**PROBLEM:**
Output the line with "Born Digital (84, 1927)" and every following line to the end of the material, exactly as they appear.

**SUPPLIED RECORDS:**
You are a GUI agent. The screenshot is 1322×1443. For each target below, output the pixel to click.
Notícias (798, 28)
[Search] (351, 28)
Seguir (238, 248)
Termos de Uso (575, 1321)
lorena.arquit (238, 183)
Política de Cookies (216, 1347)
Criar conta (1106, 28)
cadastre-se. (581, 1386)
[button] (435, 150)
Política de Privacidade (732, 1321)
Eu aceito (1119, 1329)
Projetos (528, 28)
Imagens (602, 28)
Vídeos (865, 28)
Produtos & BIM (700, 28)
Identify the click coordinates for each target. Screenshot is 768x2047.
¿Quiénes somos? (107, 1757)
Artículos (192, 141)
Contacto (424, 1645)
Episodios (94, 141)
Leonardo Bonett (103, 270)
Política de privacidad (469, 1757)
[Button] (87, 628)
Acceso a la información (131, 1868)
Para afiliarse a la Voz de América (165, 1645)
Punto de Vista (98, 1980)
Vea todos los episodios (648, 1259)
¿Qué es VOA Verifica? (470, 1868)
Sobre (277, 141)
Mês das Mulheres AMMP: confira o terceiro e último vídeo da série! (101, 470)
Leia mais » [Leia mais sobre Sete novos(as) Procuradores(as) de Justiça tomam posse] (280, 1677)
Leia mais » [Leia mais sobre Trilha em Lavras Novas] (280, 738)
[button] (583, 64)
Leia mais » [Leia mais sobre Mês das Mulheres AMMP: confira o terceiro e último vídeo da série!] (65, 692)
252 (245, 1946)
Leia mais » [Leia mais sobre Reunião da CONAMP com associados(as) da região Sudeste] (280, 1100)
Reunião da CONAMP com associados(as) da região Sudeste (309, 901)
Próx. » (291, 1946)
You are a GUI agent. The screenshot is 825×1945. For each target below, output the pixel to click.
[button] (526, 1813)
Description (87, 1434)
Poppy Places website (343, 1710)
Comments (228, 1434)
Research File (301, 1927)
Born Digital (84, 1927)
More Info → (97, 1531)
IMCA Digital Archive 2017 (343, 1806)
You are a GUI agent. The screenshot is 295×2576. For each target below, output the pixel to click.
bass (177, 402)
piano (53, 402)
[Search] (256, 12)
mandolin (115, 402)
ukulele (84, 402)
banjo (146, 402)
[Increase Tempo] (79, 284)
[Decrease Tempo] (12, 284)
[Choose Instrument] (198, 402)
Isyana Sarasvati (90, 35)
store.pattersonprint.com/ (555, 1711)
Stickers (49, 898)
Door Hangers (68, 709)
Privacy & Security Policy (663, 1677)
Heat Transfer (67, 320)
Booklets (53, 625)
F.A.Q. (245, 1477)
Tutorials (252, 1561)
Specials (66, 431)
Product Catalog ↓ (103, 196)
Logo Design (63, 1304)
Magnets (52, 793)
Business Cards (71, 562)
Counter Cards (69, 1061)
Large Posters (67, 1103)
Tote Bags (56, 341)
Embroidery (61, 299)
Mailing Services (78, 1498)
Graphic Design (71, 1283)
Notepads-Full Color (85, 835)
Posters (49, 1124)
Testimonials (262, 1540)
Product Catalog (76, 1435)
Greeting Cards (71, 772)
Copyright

**SOLUTION:**
Born Digital (84, 1927)
More Info → (97, 1531)
IMCA Digital Archive 2017 (343, 1806)
You are a GUI agent. The screenshot is 295×2576. For each target below, output the pixel to click.
bass (177, 402)
piano (53, 402)
[Search] (256, 12)
mandolin (115, 402)
ukulele (84, 402)
banjo (146, 402)
[Increase Tempo] (79, 284)
[Decrease Tempo] (12, 284)
[Choose Instrument] (198, 402)
Isyana Sarasvati (90, 35)
store.pattersonprint.com/ (555, 1711)
Stickers (49, 898)
Door Hangers (68, 709)
Privacy & Security Policy (663, 1677)
Heat Transfer (67, 320)
Booklets (53, 625)
F.A.Q. (245, 1477)
Tutorials (252, 1561)
Specials (66, 431)
Product Catalog ↓ (103, 196)
Logo Design (63, 1304)
Magnets (52, 793)
Business Cards (71, 562)
Counter Cards (69, 1061)
Large Posters (67, 1103)
Tote Bags (56, 341)
Embroidery (61, 299)
Mailing Services (78, 1498)
Graphic Design (71, 1283)
Notepads-Full Color (85, 835)
Posters (49, 1124)
Testimonials (262, 1540)
Product Catalog (76, 1435)
Greeting Cards (71, 772)
Copyright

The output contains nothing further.